Records for this exercise ▸
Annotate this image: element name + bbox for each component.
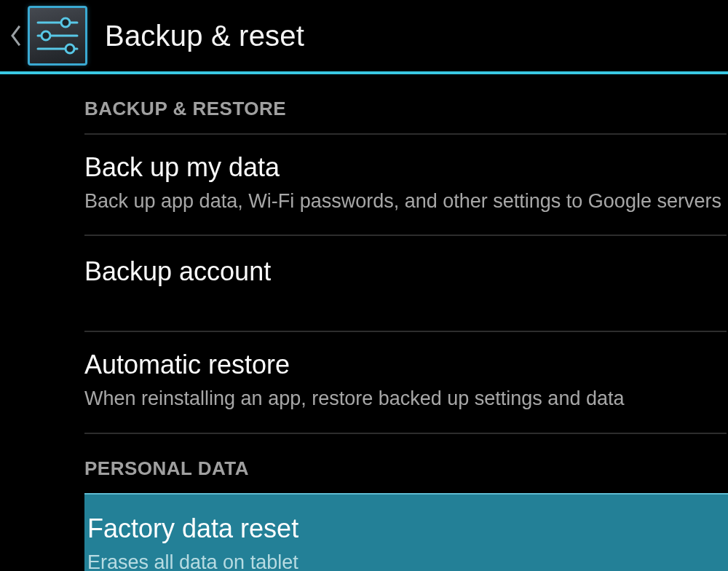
section-header-personal-data: PERSONAL DATA xyxy=(84,434,727,495)
setting-automatic-restore[interactable]: Automatic restore When reinstalling an a… xyxy=(84,332,727,433)
svg-point-4 xyxy=(41,31,50,40)
section-header-backup-restore: BACKUP & RESTORE xyxy=(84,74,727,135)
setting-backup-my-data[interactable]: Back up my data Back up app data, Wi-Fi … xyxy=(84,135,727,236)
setting-summary: When reinstalling an app, restore backed… xyxy=(84,385,727,413)
setting-summary: Erases all data on tablet xyxy=(87,548,728,571)
setting-summary: Back up app data, Wi-Fi passwords, and o… xyxy=(84,187,727,216)
back-button[interactable] xyxy=(7,21,23,50)
setting-title: Back up my data xyxy=(84,151,727,184)
svg-point-3 xyxy=(61,18,70,27)
settings-list: BACKUP & RESTORE Back up my data Back up… xyxy=(0,74,728,571)
svg-point-5 xyxy=(66,44,74,53)
action-bar: Backup & reset xyxy=(0,0,728,74)
page-title: Backup & reset xyxy=(105,20,304,52)
sliders-icon xyxy=(35,16,80,55)
settings-icon[interactable] xyxy=(28,6,87,66)
chevron-left-icon xyxy=(10,25,20,46)
setting-factory-data-reset[interactable]: Factory data reset Erases all data on ta… xyxy=(84,493,728,571)
setting-title: Automatic restore xyxy=(84,348,727,382)
setting-title: Backup account xyxy=(84,255,727,288)
setting-backup-account[interactable]: Backup account xyxy=(84,236,727,332)
setting-title: Factory data reset xyxy=(87,512,728,546)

How to complete this task ▸ For this listing, copy out every line that includes the word "reinstalling".

Response box ▸
setting-automatic-restore[interactable]: Automatic restore When reinstalling an a… xyxy=(84,332,727,433)
setting-summary: When reinstalling an app, restore backed… xyxy=(84,385,727,413)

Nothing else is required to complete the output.